# Please help with my dilemma (not ferret specific so please chip in dog/cat people!)



## fuzzymum (Nov 29, 2010)

Ok, so for those of you who don't know about Flick, let me fill you in a little bit. I have 5 ferrets and Flick is my youngest. Everything was hunky dory until about 5/6 months ago when my oldest girl Digit started bullying Flick. I had to seperate them, so currently i have 2 big cages in my tiny one bed flat and its getting to me a little bit. I have had her spayed about 2 months ago and still no change, infact it is worse. I have to have two seperate playtimes, and after trying to reintroduce them Flick came away with a nasty bite to her face 

Now, I work in a pet shop and a lovely lady came in asking all about ferrets, had them when she was younger, advice on cages etc etc. I mentioned my problems with Flick to her, and she nearly jumped at me and said she would have her if I felt that things weren't going to get any better.

I am so stuck on what to do  I do love my little Flick baby, but have never bonded with her as well as the others for some reason. It upsets me so much watching her being terrorised and one of my boys has now picked up on it and is starting to bully her a little bit too  she is so scared half the time she hides behind me, then i get bitten in the process!
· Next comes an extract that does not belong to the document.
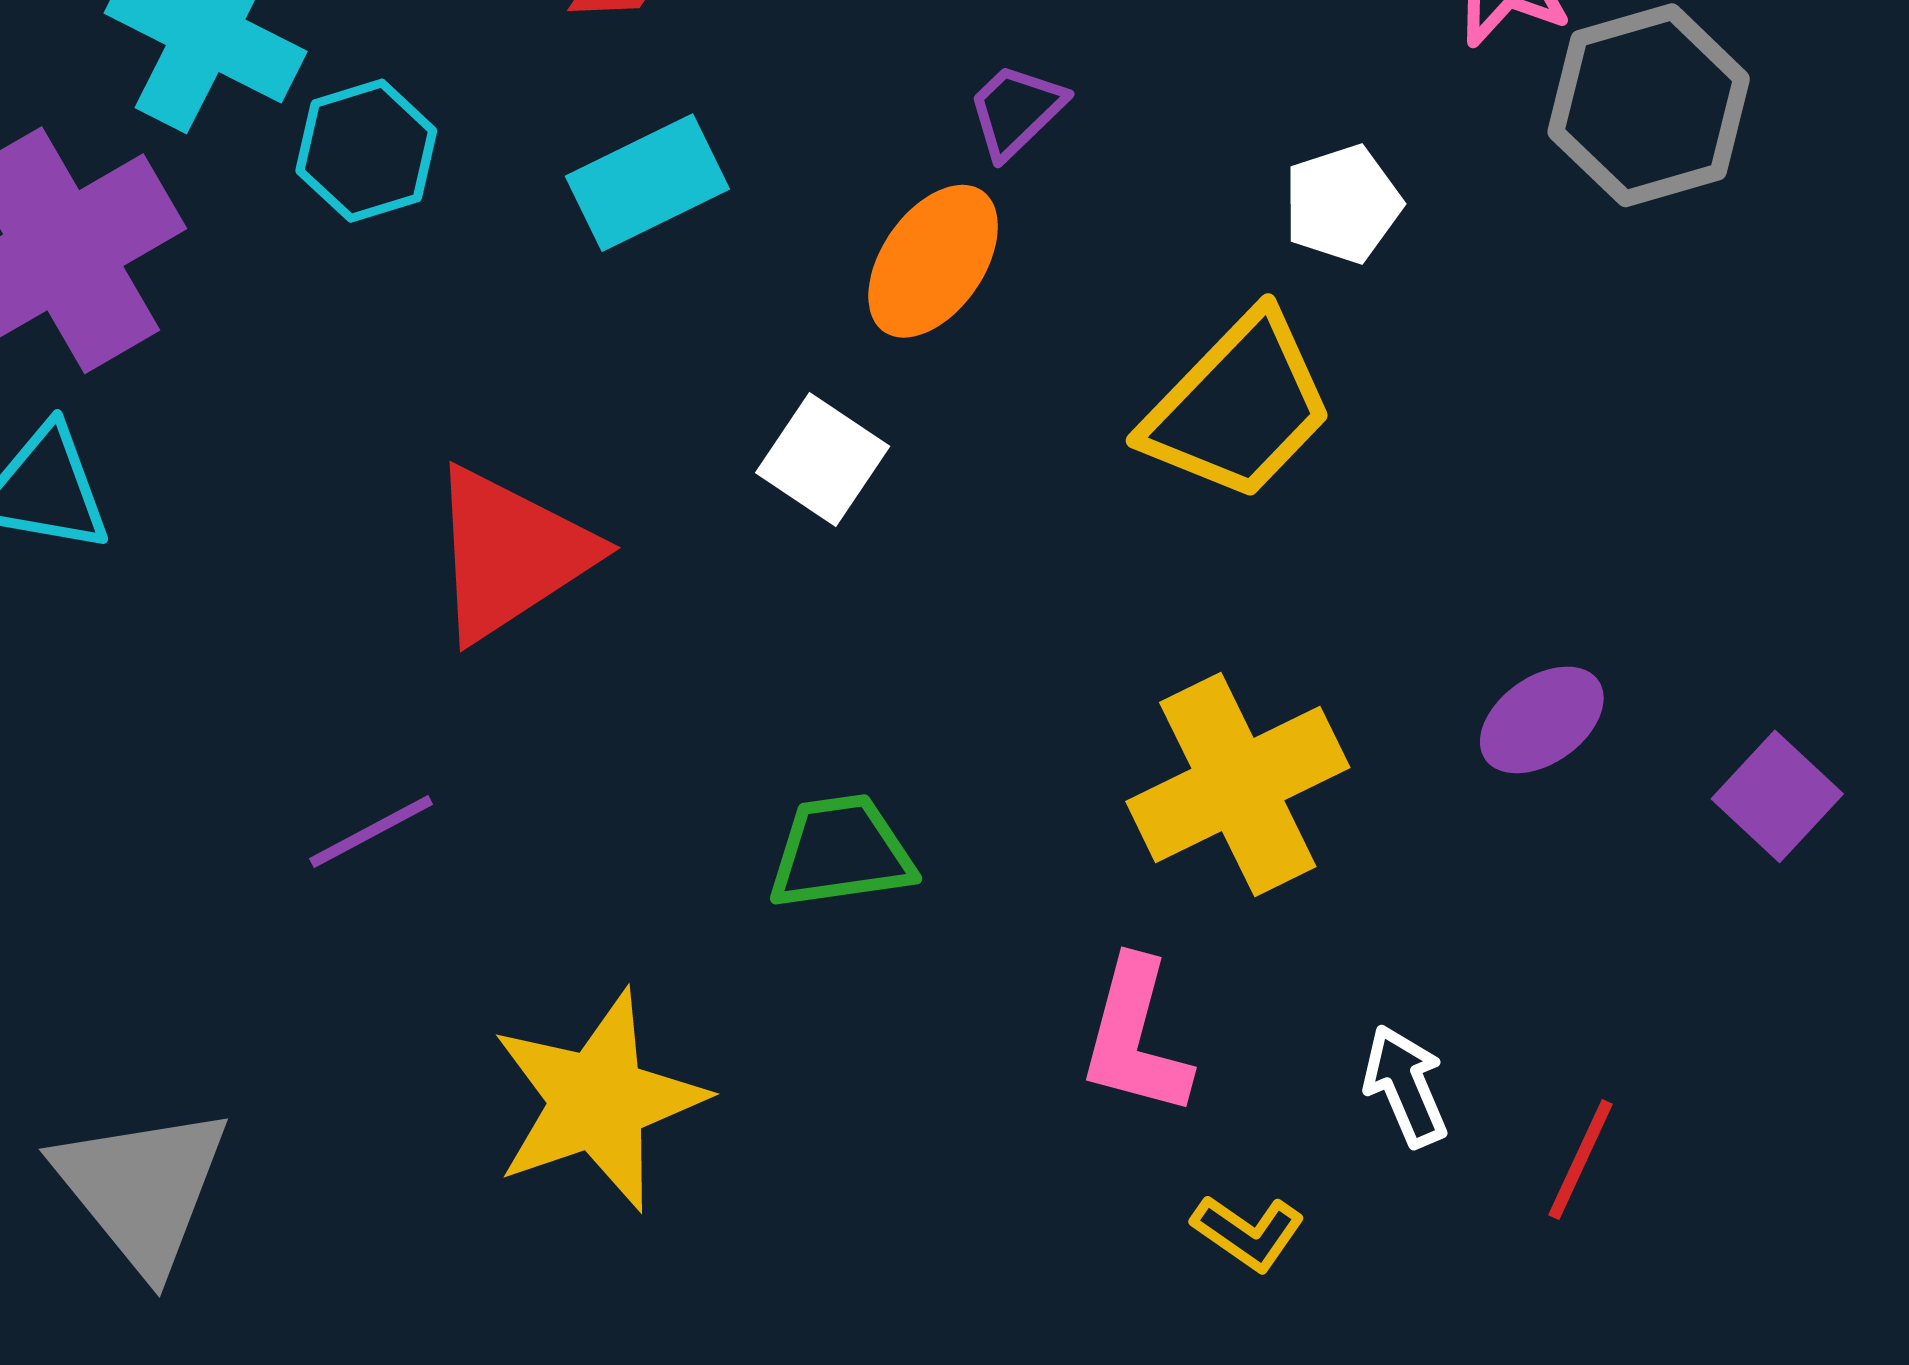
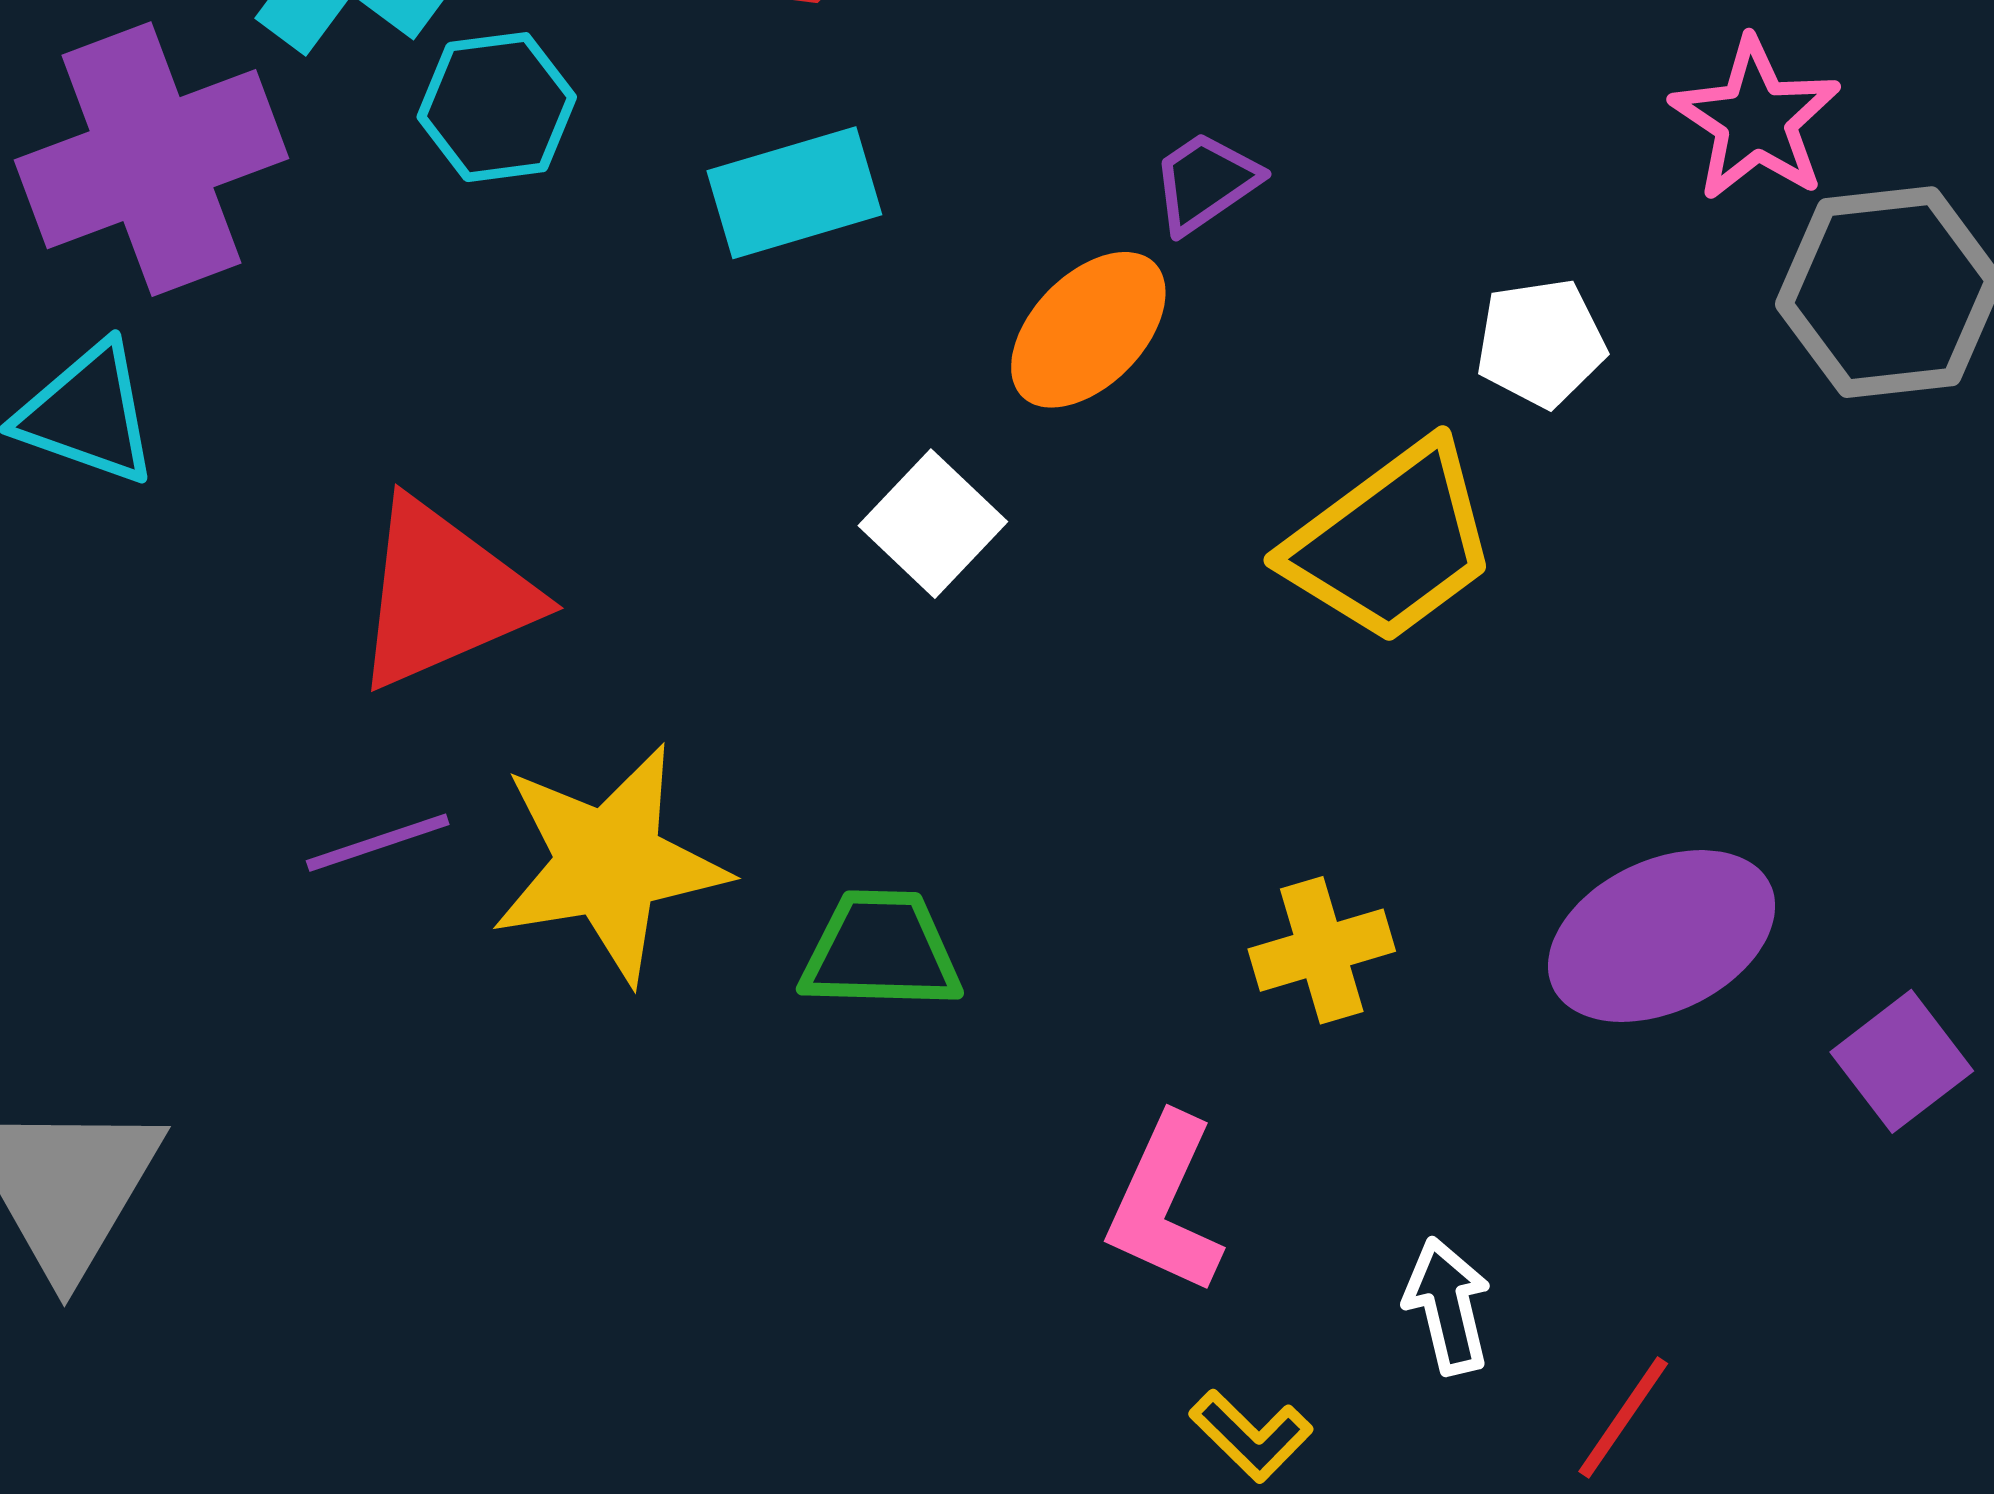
red triangle: (510, 554) -> (443, 595), moved
purple ellipse: (1542, 720) -> (1662, 936), size x1.6
yellow cross: (1238, 785) -> (1322, 950), size x0.6
yellow star: (598, 1101) -> (609, 863), moved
It just isn't working with the two cages and two seperate playtimes - there just isn't enough space in my flat. I feel like she would have a better life with somebody else but at the same time I don't want to give up on it. I'm also concerned about how she would get on by herself. 

Gah, i feel like one of those horrible irresponsible owners.  But i know she would be well looked after by this lady. 

help?????

p.s sorry its so long, doubt anyone will reply, but anyone with experience be it cats, rats, mice whatever, i would love to hear from you xxx


----------



## FourFerrets (Oct 10, 2009)

I have 2 groups of ferrets, and it is time consuming and frustrating when they don't get on.
Only YOU can make the decision on what to do with Flick.
If you think she would have a better life elsewhere, then it is up to you to make that decision.
It already sounds like you are halfway there in your head.
It doesn't make you a bad person if you let her go, so long as it would be a better life for Her.


----------



## fuzzymum (Nov 29, 2010)

thanks for replying.

yeah i am halfway there, i'm just struggling with the idea.
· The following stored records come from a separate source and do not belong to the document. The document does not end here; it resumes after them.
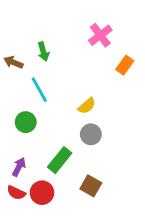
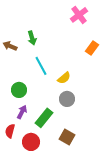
pink cross: (100, 35) -> (79, 15), moved
cyan line: (39, 90) -> (41, 66), moved
purple arrow: (19, 167) -> (22, 112), moved
red semicircle: (16, 193) -> (10, 131), moved, turned 80

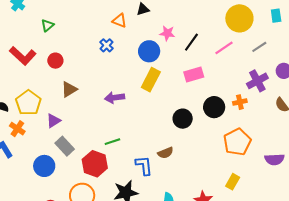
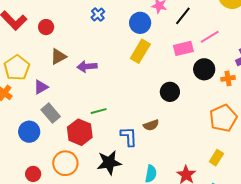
pink line: (224, 48) -> (210, 37), moved
purple arrow: (115, 98) -> (87, 66), moved
black circle: (214, 107) -> (204, 69), moved

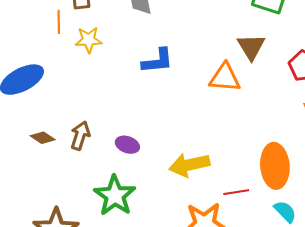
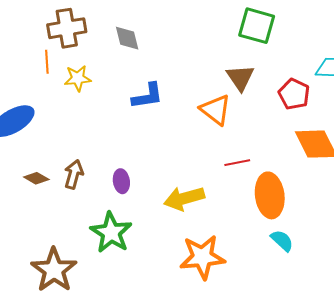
orange triangle: (225, 78) -> (216, 110), turned 36
purple ellipse: (127, 145) -> (121, 181), turned 65
red line: (236, 192) -> (237, 163), moved

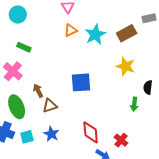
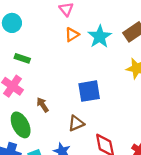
brown triangle: (50, 106) -> (76, 123), moved

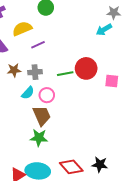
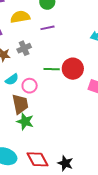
purple line: (38, 45) -> (47, 28), moved
gray cross: (35, 72) -> (24, 48), moved, turned -32
green star: (39, 138) -> (25, 121), moved

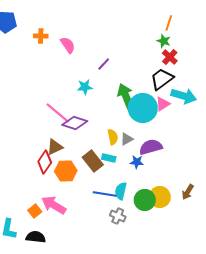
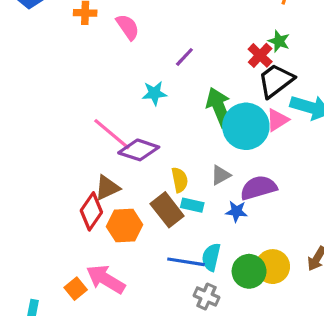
green star: (164, 41) -> (279, 41), moved
red cross: (170, 57) -> (260, 55), moved
yellow semicircle: (113, 137) -> (180, 180), moved

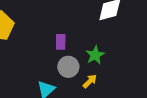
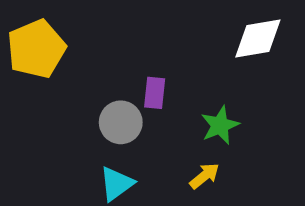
gray circle: (68, 67) -> (121, 122), moved

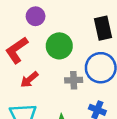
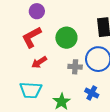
purple circle: (36, 16) -> (37, 11), moved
do you think she would be ok by herself? i have trialled her in the cage by herself (usually just swap and change who goes where), and she settled really quickly and seemed alot more relaxed. 

have i given it long enough since spaying her if it was a hormonal issue? it was 2 months ago now xx


----------



## feathered bird lover (May 23, 2011)

just to say i hope things get sorted out the way you want.


----------



## Lil Miss (Dec 11, 2010)

It can take up to 10eat weeks for hormones to die down fully in animals after a spay

Personally what i would do is give her a few more weeks, but in that time i would keep her tottaly seperate from all the others, i would then try to bond them from scratch

If that didnt work then only you can decide whats best for her


----------



## pinkplonker (Sep 19, 2011)

*It seems that deep down you feel it would be best to give her away but you feel guilty for it. That alone shows your not an irresponsible owner.

Have a think about it and make sure what you decide is definately what you want. At the end of the day if this woman can provide a loving home and give Flick the attention she needs then why not?
You'll have more space and it will be easier on you.*


----------